Vincent van Gogh painted what he considered his first masterpiece, The Potato Eaters, in the Brabant village of Nuenen in 1885. He wanted his figure painting to express the harshness of rural life, while simultaneously showing the world what he had to offer as an artist.
Working in the artistic tradition of ‘the meagre meal’, Van Gogh painted a peasant family in a poorly lit room in which two moments of communal eating are combined: koffiedrinken (literally ‘coffee-drinking’), which was a light meal with bread at around six in the evening, and a simple meal of potatoes left over from midday, eaten around nine. Various members of the De Groot family posed for the painting, for which Van Gogh used a dark palette of earth colours and gave the figures weatherbeaten faces and coarse, bony hands. Several objects can be seen on the wall behind them, including a framed colour print with a ‘household blessing’.

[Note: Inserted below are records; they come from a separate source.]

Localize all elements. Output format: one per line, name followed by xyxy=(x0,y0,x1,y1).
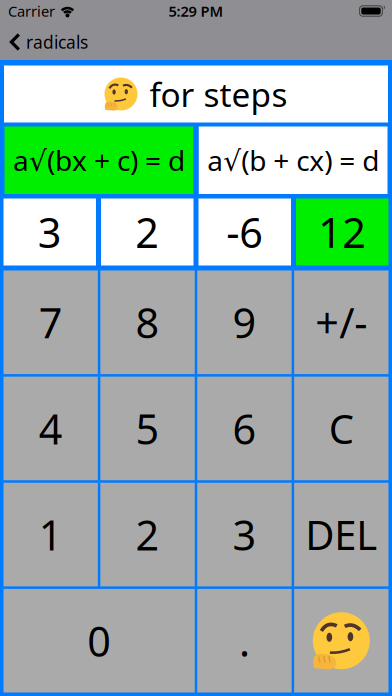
staticText: 1 xyxy=(39,507,63,562)
button[interactable]: 8 xyxy=(100,270,195,374)
staticText: radicals xyxy=(26,30,88,54)
button[interactable]: 0 xyxy=(4,589,195,692)
button[interactable]: . xyxy=(197,589,292,692)
staticText: 6 xyxy=(232,401,256,456)
button[interactable]: 4 xyxy=(4,377,98,480)
button[interactable]: -6 xyxy=(198,198,291,266)
button[interactable]: 3 xyxy=(4,198,96,266)
staticText: 2 xyxy=(135,205,159,260)
staticText: a√(bx + c) = d xyxy=(13,142,185,179)
button[interactable]: 5 xyxy=(100,377,195,480)
staticText: 5:29 PM xyxy=(168,1,224,21)
button[interactable]: 2 xyxy=(101,198,194,266)
button[interactable]: 6 xyxy=(197,377,292,480)
staticText: 0 xyxy=(87,613,111,668)
staticText: 4 xyxy=(39,401,63,456)
staticText: 7 xyxy=(39,295,63,350)
button[interactable]: 3 xyxy=(197,483,292,586)
staticText: Carrier xyxy=(8,1,55,21)
staticText: 3 xyxy=(232,507,256,562)
staticText: . xyxy=(239,613,250,668)
button[interactable]: a√(b + cx) = d xyxy=(199,126,388,194)
button[interactable]: 9 xyxy=(197,270,292,374)
staticText: DEL xyxy=(305,508,377,561)
staticText: 2 xyxy=(136,507,160,562)
staticText: 3 xyxy=(38,205,62,260)
staticText: C xyxy=(329,402,354,455)
staticText: 5 xyxy=(136,401,160,456)
button[interactable]: 2 xyxy=(100,483,195,586)
button[interactable]: 7 xyxy=(4,270,98,374)
button[interactable] xyxy=(294,589,388,692)
button[interactable]: DEL xyxy=(294,483,388,586)
staticText: a√(b + cx) = d xyxy=(207,142,379,179)
button[interactable]: +/- xyxy=(294,270,388,374)
button[interactable]: 12 xyxy=(296,198,388,266)
staticText: 8 xyxy=(136,295,160,350)
button[interactable]: 1 xyxy=(4,483,98,586)
staticText: 12 xyxy=(318,205,366,260)
button[interactable]: for steps xyxy=(4,66,388,122)
staticText: for steps xyxy=(150,72,288,116)
staticText: 9 xyxy=(232,295,256,350)
staticText: -6 xyxy=(226,205,263,260)
button[interactable]: a√(bx + c) = d xyxy=(4,126,193,194)
staticText: +/- xyxy=(315,295,367,350)
button[interactable]: radicals xyxy=(0,30,88,54)
button[interactable]: C xyxy=(294,377,388,480)
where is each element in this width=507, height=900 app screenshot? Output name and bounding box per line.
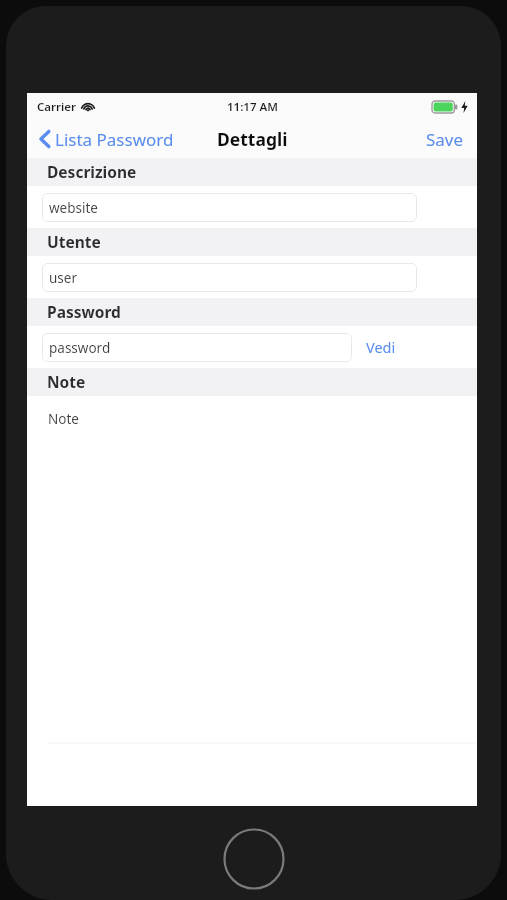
button[interactable]: Note xyxy=(27,396,477,806)
button[interactable]: website xyxy=(42,193,417,222)
staticText: Save xyxy=(426,128,464,151)
staticText: password xyxy=(49,339,111,357)
staticText: Carrier xyxy=(37,99,77,115)
button[interactable]: Vedi xyxy=(352,326,410,368)
staticText: user xyxy=(49,269,77,287)
staticText: Password xyxy=(47,301,121,322)
staticText: Vedi xyxy=(366,337,396,357)
staticText: Utente xyxy=(47,231,101,252)
button[interactable]: Home xyxy=(223,828,285,890)
staticText: Dettagli xyxy=(217,127,288,151)
staticText: Descrizione xyxy=(47,161,137,182)
staticText: Note xyxy=(47,371,86,392)
button[interactable]: Lista Password xyxy=(27,120,182,158)
staticText: website xyxy=(49,199,98,217)
button[interactable]: password xyxy=(42,333,352,362)
staticText: Note xyxy=(48,410,79,428)
button[interactable]: Save xyxy=(413,120,477,158)
staticText: Lista Password xyxy=(55,128,174,151)
button[interactable]: user xyxy=(42,263,417,292)
staticText: 11:17 AM xyxy=(227,99,278,115)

Kees Rovers, who lives in Nuenen, has been collecting objects that appear in Van Gogh’s Brabant paintings for some time now and he recently acquired two different household blessings. Which one was it, though, that Vincent depicted? The historian and ethnologist Gerard Rooijakkers decided to find out and has been able to show that it was a devotional print from the pilgrimage site of Kevelaer. In this article he describes the significance of household blessings in Brabant Catholic culture.
Household blessing from Kevelaer in The Potato Eaters
Article by Gerard Rooijakkers
In the left background of The Potato Eaters a framed print hangs on the wall between the clock and the veurste gebont – the ‘first roof truss’ near – and hence associated with – the bedstead. The picture is a ‘household blessing’ intended to protect the house from evil.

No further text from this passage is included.